Is it possible to determine a quantum state given the probabilities of +/- in the x and y components.
For example, a quantum state $|\psi\rangle$ has the following probabailites: \begin{equation} \begin{cases} |\langle +_x|\psi\rangle|^2=p(ℏ/2) = 0.7 \\ |\langle -_x|\psi\rangle|^2=p(-ℏ/2) = 0.3 \end{cases} \ \text{and} \ \begin{cases} |\langle +_y|\psi\rangle|^2=p(ℏ/2) = 0.2 \\ |\langle -_y|\psi\rangle|^2=p(-ℏ/2) = 0.8 \end{cases} \end{equation}
Assuming you are talking about pure state, and assuming you mean, that you have lots of identical states which you can try against x and y Pauli matrices as much times as you want, and those are the probabilities from the limit of doing infinite experiments with different copies of the same original state, then:
From those probabilities, you know that the original state has to be proportional to:
\begin{equation} |\psi\rangle = \frac{1}{\sqrt{5}}\left(\sqrt{3}|+_x\rangle + e^{i\theta_1}\sqrt{2}|-_x\rangle\right) = \frac{1}{\sqrt{10}}\left(\sqrt{3}(|+_z\rangle + |-_z\rangle) + e^{i\theta_1}\sqrt{2}(|+_z\rangle - |-_z\rangle)\right) \end{equation}
\begin{equation} |\psi\rangle = \frac{1}{\sqrt{5}}\left(|+_y\rangle + e^{i\theta_2}\sqrt{4}|-_y\rangle\right) = \frac{1}{\sqrt{10}}\left((|+_z\rangle + i |-_z\rangle) + e^{i\theta_2}\sqrt{4}(|+_z\rangle -i |-_z\rangle)\right) \end{equation}
where we have substituted the eigenvectors of the x and y Pauli matrices. Now we just need to write the + and - components of the z together and compare:
\begin{equation} |\psi\rangle = \frac{1}{\sqrt{10}}\left( (\sqrt{3}+e^{i\theta_1}\sqrt{2} )|+_z\rangle + (\sqrt{3}-e^{i\theta_1}\sqrt{2} )|-_z\rangle\right) \end{equation}
\begin{equation} |\psi\rangle = \frac{1}{\sqrt{10}}\left( (1+e^{i\theta_2}\sqrt{4} )|+_z\rangle + i(1-e^{i\theta_2}\sqrt{4} )|-_z\rangle\right) \end{equation}
where now we can do a system of equations and see if it is solvable deterministic or not:
\begin{equation} \begin{cases} \sqrt{3}+e^{i\theta_1}\sqrt{2} = 1+e^{i\theta_2}\sqrt{4} \\ \sqrt{3}-e^{i\theta_1}\sqrt{2} = i(1-e^{i\theta_2}\sqrt{4}) \end{cases} \ \xrightarrow[]{} \ \begin{cases} 2\sqrt{3} = (1+i) + (1-i) e^{i\theta_2}\sqrt{4} \\ 2e^{i\theta_1}\sqrt{2} = (1-i) + (1+i) e^{i\theta_2}\sqrt{4} \end{cases} \end{equation}
from where it is pretty easy to find that for this case $\theta_2$ has to fulfill: \begin{equation} \frac{2\sqrt{3} - (1+i)}{\sqrt{4}(1-i)} = e^{i\theta_2} \end{equation} which is imposible, because the left part doesn't have modulus 1.

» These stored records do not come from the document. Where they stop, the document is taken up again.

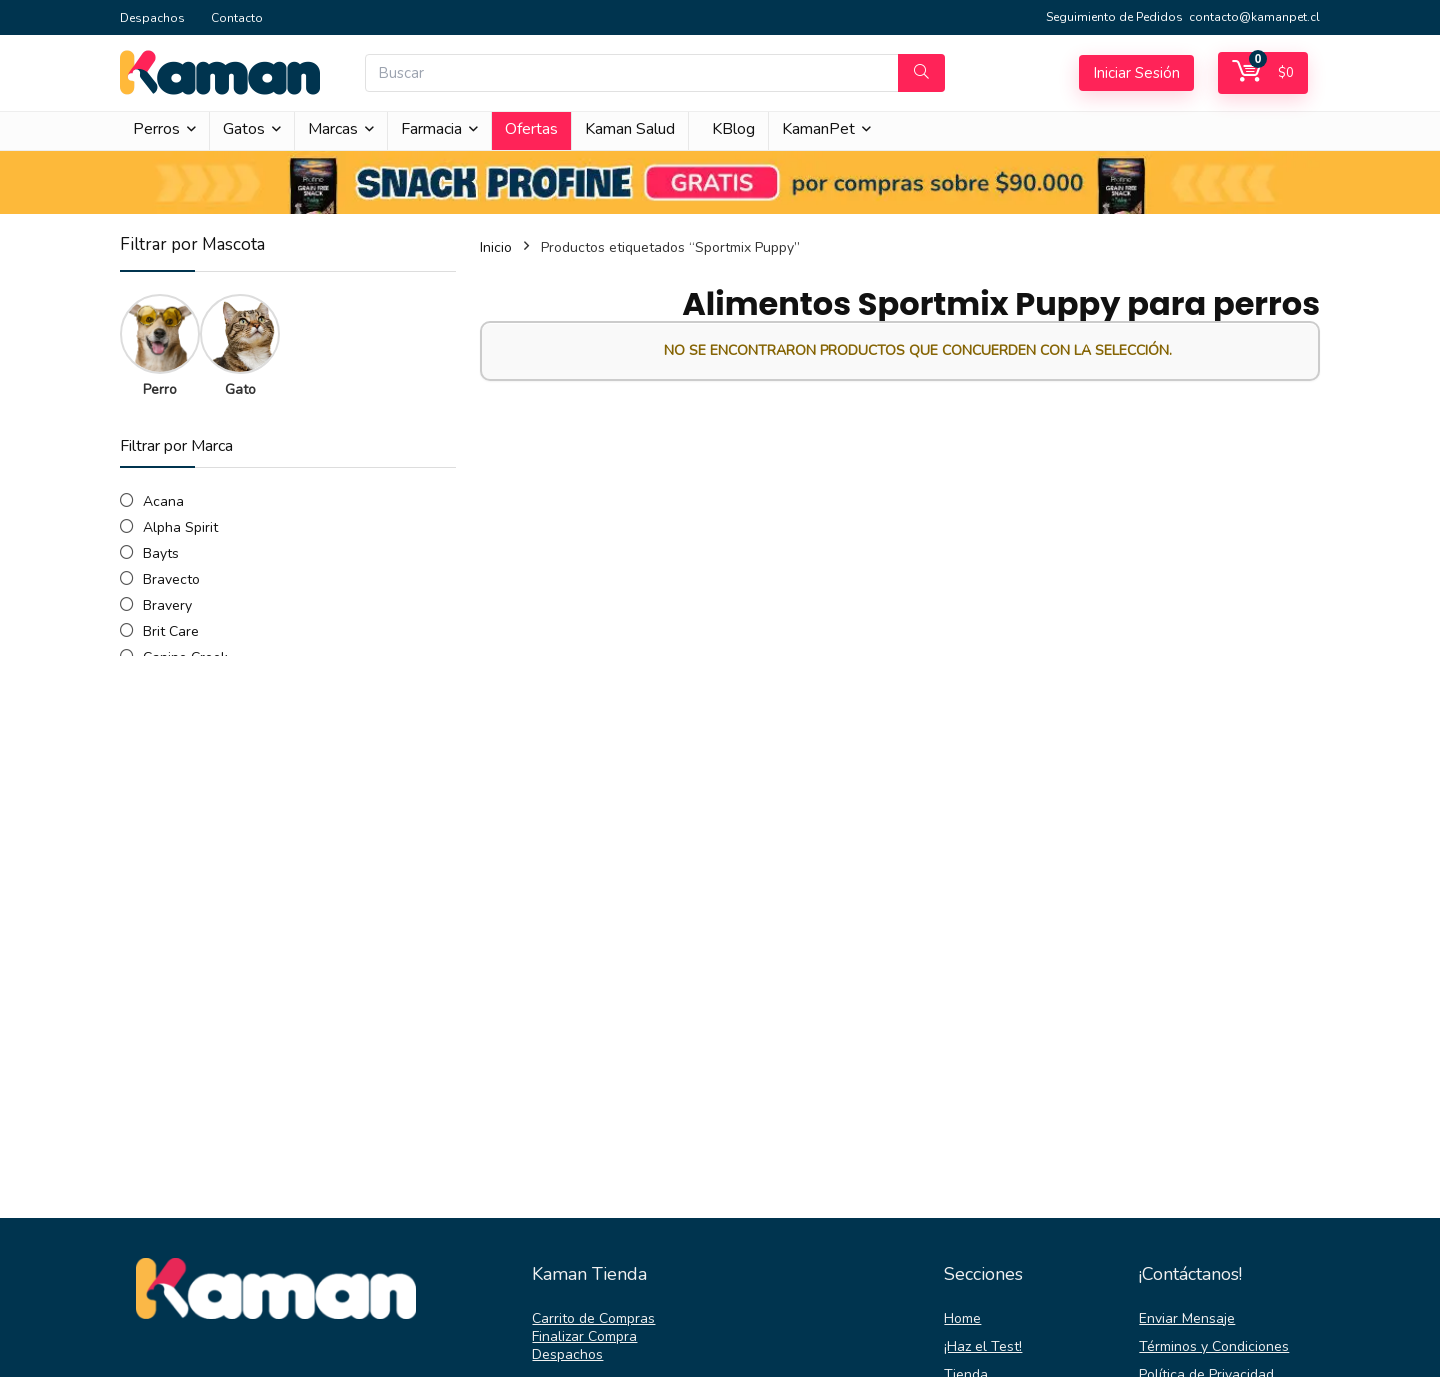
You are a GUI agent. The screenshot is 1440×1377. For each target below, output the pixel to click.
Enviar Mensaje (1187, 1318)
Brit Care (171, 631)
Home (962, 1318)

This does not mean, that you can't find a state from given probabilities, it just simply states that the probabilities you gave, can't really be happening.
In general you if you have a state with probability a of $+_x$, your state then can be found in a circle in the x axis in the bloch sphere, so considering both $+_x$ and $+_y$ probablities your state should be in both of those circles at the same time, which for your concrete example can't happen because the circles are too small:
But for another case, you would have one or two solutions (yellow dots), such as in this example:
This can be easily seen by, picking the x circle of 0 radius, which means our state is exactly $|+_x\rangle$ or $|-_x\rangle$, then the only possibility for the y circle would be a maximum radius one, which mean 1/2 probability of $+_y$ or $-_y$:
such as we know the eigen states of x have.